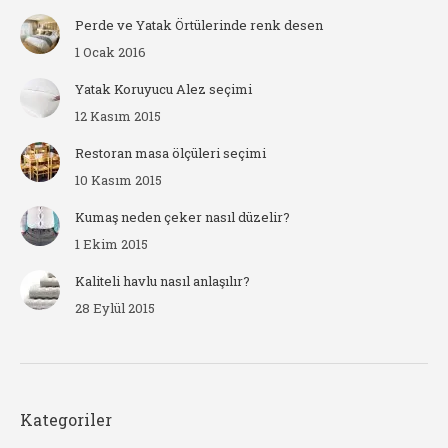
Perde ve Yatak Örtülerinde renk desen
1 Ocak 2016
Yatak Koruyucu Alez seçimi
12 Kasım 2015
Restoran masa ölçüleri seçimi
10 Kasım 2015
Kumaş neden çeker nasıl düzelir?
1 Ekim 2015
Kaliteli havlu nasıl anlaşılır?
28 Eylül 2015
Kategoriler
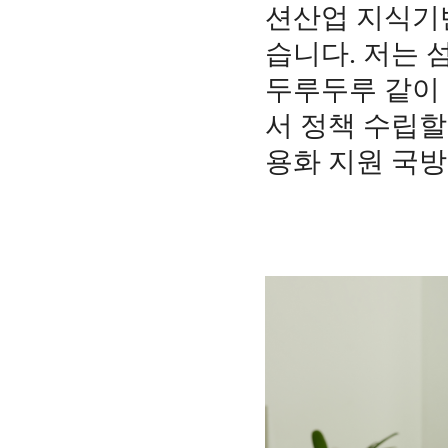
션산업 지식기
습니다. 저는 
두루두루 같이 
서 정책 수립할
용화 지원 국방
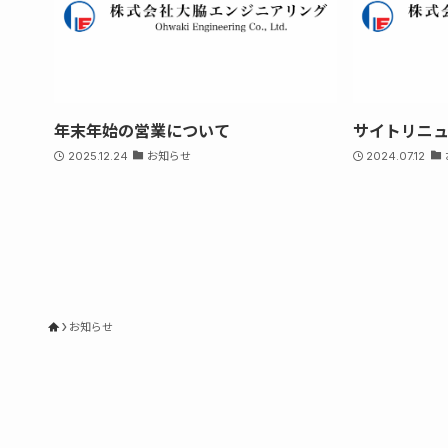
年末年始の営業について
サイトリニ
2025.12.24
お知らせ
2024.07.12
お知らせ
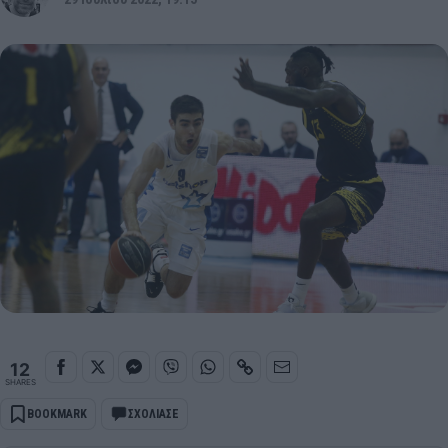
12
SHARES
BOOKMARK
ΣΧΟΛΙΑΣΕ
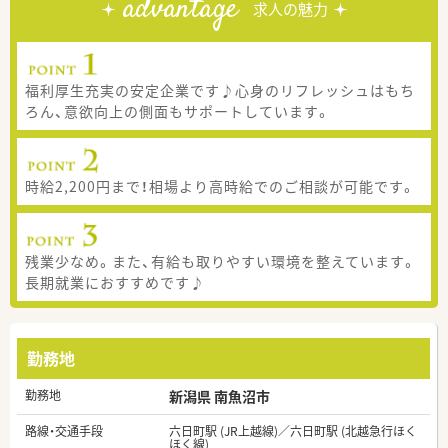
advantage
求人の魅力
福利厚生充実の安定企業です♪心身のリフレッシュはもち
ろん、意欲向上の側面もサポートしています。
時給2,200円まで！相場より高時給でのご相談が可能です。
残業少なめ。また、有給も取りやすい環境を整えています。
長期就業におすすめです♪
勤務地
勤務地
新潟県 南魚沼市
路線・交通手段
六日町駅 (JR上越線)／六日町駅 (北越急行ほく
ほく線)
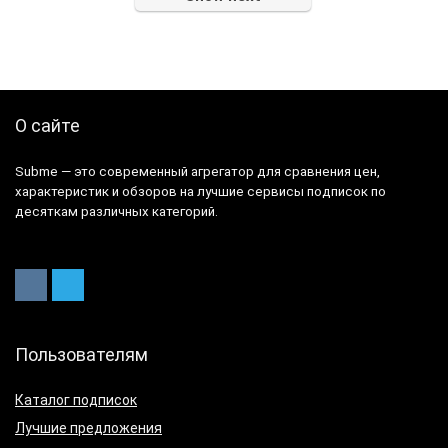
О сайте
Subme — это современный агрегатор для сравнения цен,
характеристик и обзоров на лучшие сервисы подписок по
десяткам различных категорий.
Пользователям
Каталог подписок
Лучшие предложения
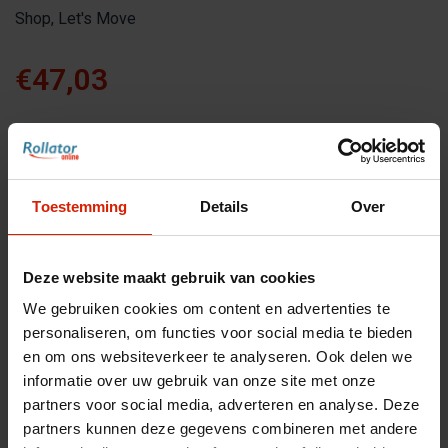
Shop, Let's Move
€47,03
Maak een keuze:
*
Toestemming
Details
Over
Deze website maakt gebruik van cookies
Aantal
We gebruiken cookies om content en advertenties te
personaliseren, om functies voor social media te bieden
en om ons websiteverkeer te analyseren. Ook delen we
informatie over uw gebruik van onze site met onze
partners voor social media, adverteren en analyse. Deze
Toevoegen aan winkelwagen
partners kunnen deze gegevens combineren met andere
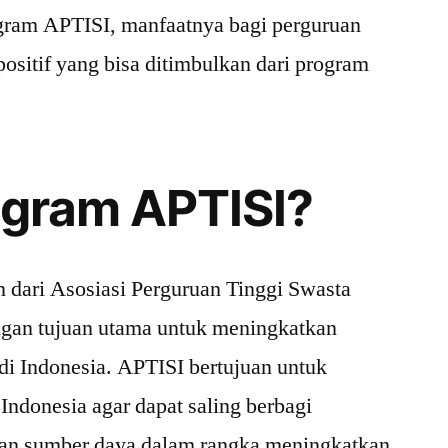
ogram APTISI, manfaatnya bagi perguruan
positif yang bisa ditimbulkan dari program
ogram APTISI?
 dari Asosiasi Perguruan Tinggi Swasta
ngan tujuan utama untuk meningkatkan
 di Indonesia. APTISI bertujuan untuk
ndonesia agar dapat saling berbagi
dan sumber daya dalam rangka meningkatkan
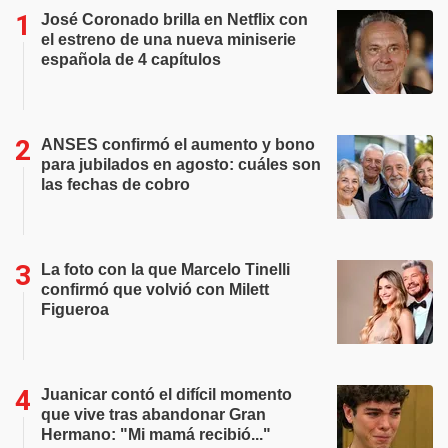
José Coronado brilla en Netflix con
el estreno de una nueva miniserie
española de 4 capítulos
ANSES confirmó el aumento y bono
para jubilados en agosto: cuáles son
las fechas de cobro
La foto con la que Marcelo Tinelli
confirmó que volvió con Milett
Figueroa
Juanicar contó el difícil momento
que vive tras abandonar Gran
Hermano: "Mi mamá recibió..."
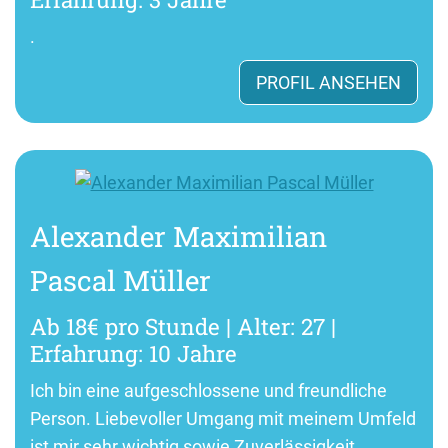
.
PROFIL ANSEHEN
Alexander Maximilian
Pascal Müller
Ab 18€ pro Stunde | Alter: 27 |
Erfahrung: 10 Jahre
Ich bin eine aufgeschlossene und freundliche
Person. Liebevoller Umgang mit meinem Umfeld
ist mir sehr wichtig sowie Zuverlässigkeit.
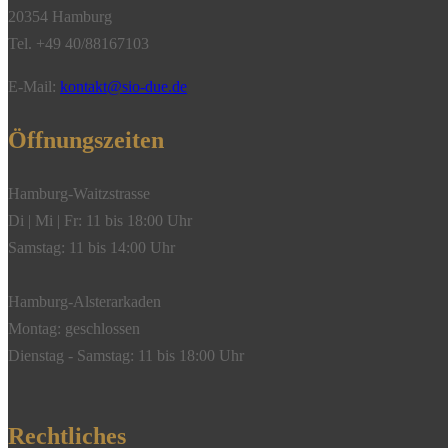
20354 Hamburg
Tel. +49 40/88167103
E-Mail:
kontakt@sio-due.de
Öffnungszeiten
Hamburg-Waitzstrasse
Di | Mi | Fr: 11 bis 18:00 Uhr
Samstag: 11 bis 14:00 Uhr
Hamburg-Alsterarkaden
Montag: geschlossen
Dienstag - Samstag: 11 bis 18:00 Uhr
Rechtliches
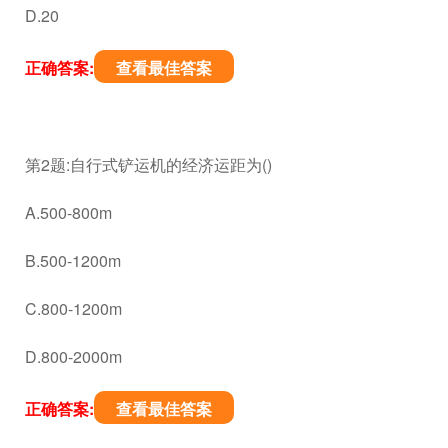
D.20
正确答案:
查看最佳答案
第2题:自行式铲运机的经济运距为()
A.500-800m
B.500-1200m
C.800-1200m
D.800-2000m
正确答案:
查看最佳答案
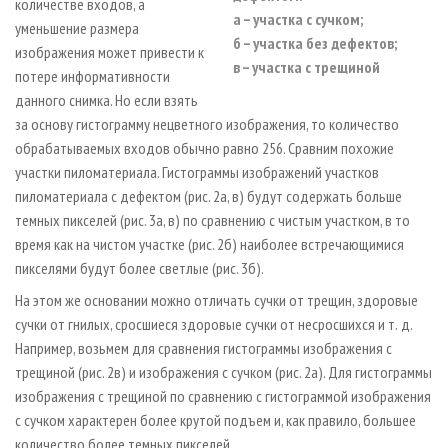
количестве входов, а
а – участка с сучком;
уменьшение размера
б – участка без дефектов;
изображения может привести к
в – участка с трещиной
потере информативности
данного снимка. Но если взять
за основу гистограмму нецветного изображения, то количество
обрабатываемых входов обычно равно 256. Сравним похожие
участки пиломатериала. Гистограммы изображений участков
пиломатериала с дефектом (рис. 2а, в) будут содержать больше
темных пикселей (рис. 3а, в) по сравнению с чистым участком, в то
время как на чистом участке (рис. 2б) наиболее встречающимися
пикселями будут более светлые (рис. 3б).
На этом же основании можно отличать сучки от трещин, здоровые
сучки от гнилых, сросшиеся здоровые сучки от несросшихся и т. д.
Например, возьмем для сравнения гистограммы изображения с
трещиной (рис. 2в) и изображения с сучком (рис. 2а). Для гистограммы
изображения с трещиной по сравнению с гистограммой изображения
с сучком характерен более крутой подъем и, как правило, большее
количество более темных пикселей.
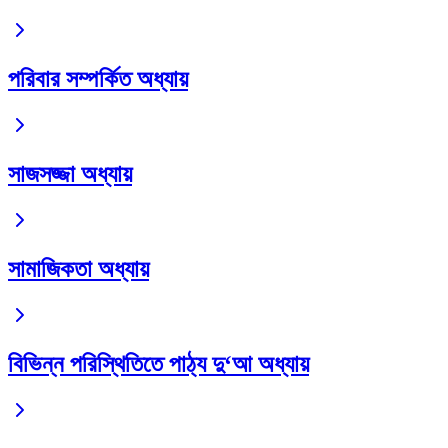
পরিবার সম্পর্কিত অধ্যায়
সাজসজ্জা অধ্যায়
সামাজিকতা অধ্যায়
বিভিন্ন পরিস্থিতিতে পাঠ্য দু‘আ অধ্যায়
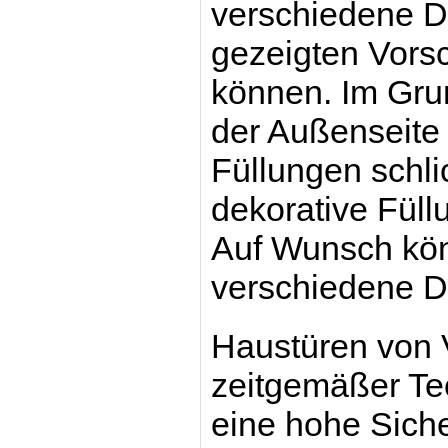
verschiedene D
gezeigten Vors
können. Im Grun
der Außenseite 
Füllungen schli
dekorative Füll
Auf Wunsch kön
verschiedene D
Haustüren von V
zeitgemäßer Te
eine hohe Sicher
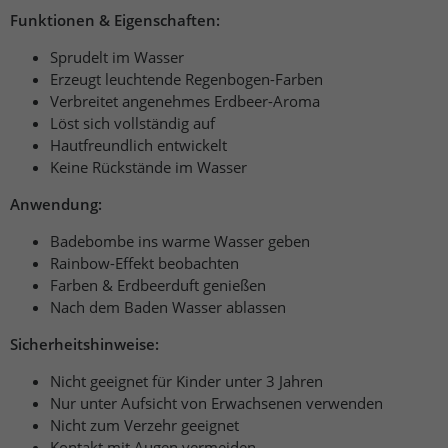
Funktionen & Eigenschaften:
Sprudelt im Wasser
Erzeugt leuchtende Regenbogen-Farben
Verbreitet angenehmes Erdbeer-Aroma
Löst sich vollständig auf
Hautfreundlich entwickelt
Keine Rückstände im Wasser
Anwendung:
Badebombe ins warme Wasser geben
Rainbow-Effekt beobachten
Farben & Erdbeerduft genießen
Nach dem Baden Wasser ablassen
Sicherheitshinweise:
Nicht geeignet für Kinder unter 3 Jahren
Nur unter Aufsicht von Erwachsenen verwenden
Nicht zum Verzehr geeignet
Kontakt mit Augen vermeiden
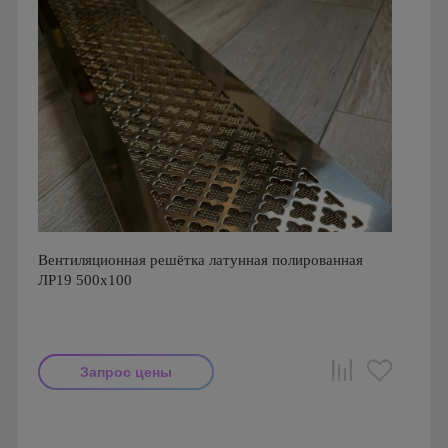
Вентиляционная решётка латунная полированная
ЛР19 500х100
Запрос цены
Производитель: FoZa
Размеры: 500х100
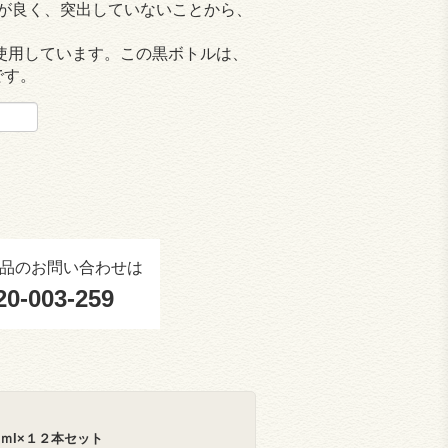
スが良く、突出していないことから、
使用しています。この黒ボトルは、
です。
品のお問い合わせは
20-003-259
0ｍl×１２本セット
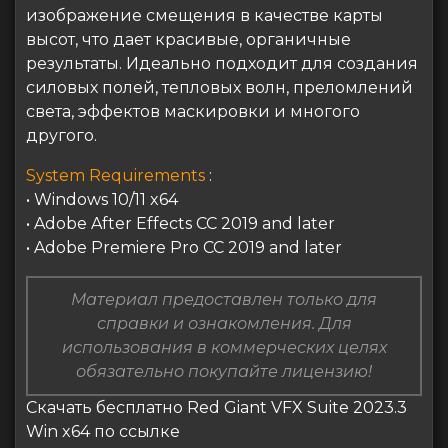
изображение смещения в качестве карты
высот, что дает красивые, органичные
результаты. Идеально подходит для создания
силовых полей, тепловых волн, преломлений
света, эффектов маскировки и многого
другого.
System Requirements
:
• Windows 10/11 x64
• Adobe After Effects CC 2019 and later
• Adobe Premiere Pro CC 2019 and later
Материал предоставлен только для
справки и ознакомления. Для
использования в коммерческих целях
обязательно покупайте лицензию!
Скачать бесплатно Red Giant VFX Suite 2023.3
Win x64 по ссылке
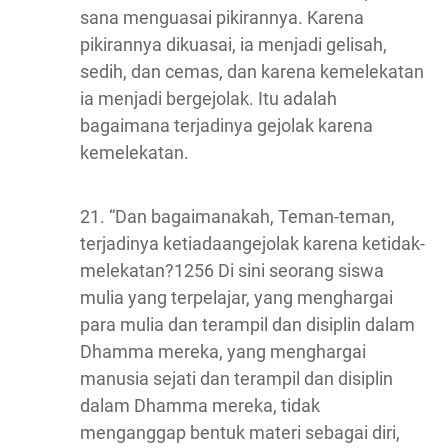
sana menguasai pikirannya. Karena
pikirannya dikuasai, ia menjadi gelisah,
sedih, dan cemas, dan karena kemelekatan
ia menjadi bergejolak. Itu adalah
bagaimana terjadinya gejolak karena
kemelekatan.
21. “Dan bagaimanakah, Teman-teman,
terjadinya ketiadaangejolak karena ketidak-
melekatan?1256 Di sini seorang siswa
mulia yang terpelajar, yang menghargai
para mulia dan terampil dan disiplin dalam
Dhamma mereka, yang menghargai
manusia sejati dan terampil dan disiplin
dalam Dhamma mereka, tidak
menganggap bentuk materi sebagai diri,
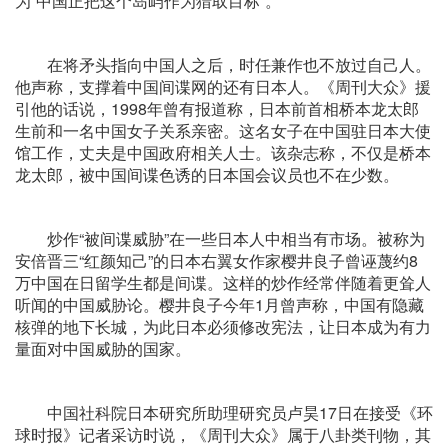
为“中国正把这个岛屿作为猎取目标”。
在将矛头指向中国人之后，时任兼作也不放过自己人。
他声称，支撑着中国间谍网的还有日本人。《周刊大众》援
引他的话说，1998年曾有报道称，日本前首相桥本龙太郎
生前和一名中国女子关系亲密。这名女子在中国驻日本大使
馆工作，丈夫是中国政府相关人士。该杂志称，不仅是桥本
龙太郎，被中国间谍色诱的日本国会议员也不在少数。
炒作“被间谍威胁”在一些日本人中相当有市场。被称为
安倍晋三“红颜知己”的日本右翼女作家樱井良子曾诬蔑约8
万中国在日留学生都是间谍。这样的炒作经常伴随着更耸人
听闻的中国威胁论。樱井良子今年1月曾声称，中国有隐藏
核弹的地下长城，为此日本必须修改宪法，让日本成为有力
量面对中国威胁的国家。
中国社科院日本研究所助理研究员卢昊17日在接受《环
球时报》记者采访时说，《周刊大众》属于八卦类刊物，其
━━━━━━━━━━
● TASK PROMPT
Which lines of the data include the string "количество"? Copy each of them.

● RESPONSE
за основу гистограмму нецветного изображения, то количество
количество более темных пикселей.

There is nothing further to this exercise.